## EXERCISE
Find the word "whose" in the data, then copy each line where it is found.

## Extracted page text data
□ □ □ □ □
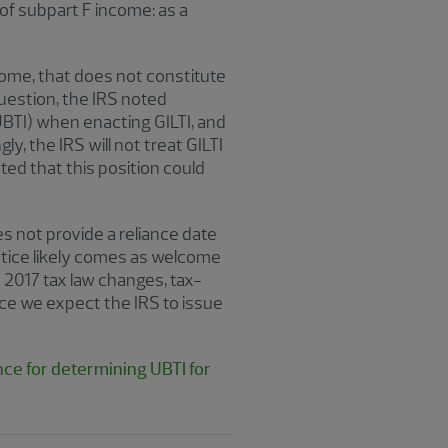
 of subpart F income: as a
come, that does not constitute
question, the IRS noted
UBTI) when enacting GILTI, and
y, the IRS will not treat GILTI
ted that this position could
s not provide a reliance date
Notice likely comes as welcome
 2017 tax law changes, tax-
nce we expect the IRS to issue
nce for determining UBTI for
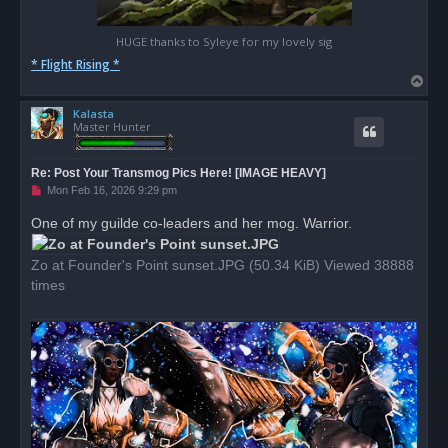
HUGE thanks to Syleye for my lovely sig
* Flight Rising *
T
o
Kalasta
p
Master Hunter
Re: Post Your Transmog Pics Here! [IMAGE HEAVY]
U
Mon Feb 16, 2026 9:29 pm
n
r
One of my guilde co-leaders and her mog. Warrior.
e
a
d
Zo at Founder's Point sunset.JPG (50.34 KiB) Viewed 38888
p
o
times
s
t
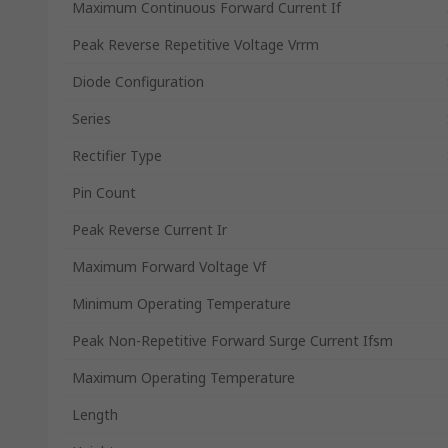
Maximum Continuous Forward Current If
Peak Reverse Repetitive Voltage Vrrm
Diode Configuration
Series
Rectifier Type
Pin Count
Peak Reverse Current Ir
Maximum Forward Voltage Vf
Minimum Operating Temperature
Peak Non-Repetitive Forward Surge Current Ifsm
Maximum Operating Temperature
Length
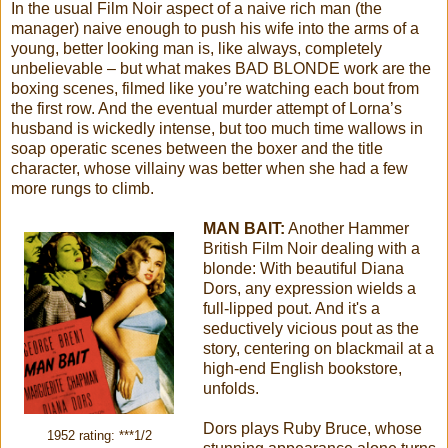
In the usual Film Noir aspect of a naive rich man (the
manager) naive enough to push his wife into the arms of a
young, better looking man is, like always, completely
unbelievable – but what makes BAD BLONDE work are the
boxing scenes, filmed like you’re watching each bout from
the first row. And the eventual murder attempt of Lorna’s
husband is wickedly intense, but too much time wallows in
soap operatic scenes between the boxer and the title
character, whose villainy was better when she had a few
more rungs to climb.
MAN BAIT:
Another Hammer
British Film Noir dealing with a
blonde: With beautiful Diana
Dors, any expression wields a
full-lipped pout. And it's a
seductively vicious pout as the
story, centering on blackmail at a
high-end English bookstore,
unfolds.
Dors plays Ruby Bruce, whose
1952 rating: ***1/2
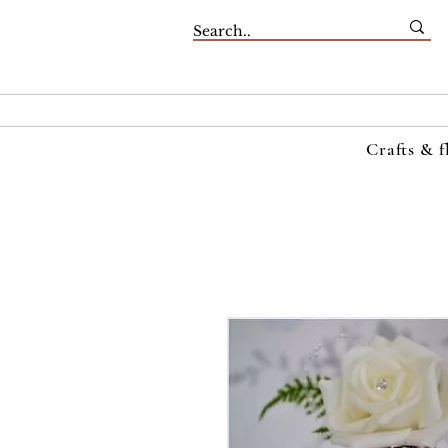
Crafts & f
□ □ □ □ □
## SOLUTION FOR THIS PROBLEM
character, whose villainy was better when she had a few
Dors plays Ruby Bruce, whose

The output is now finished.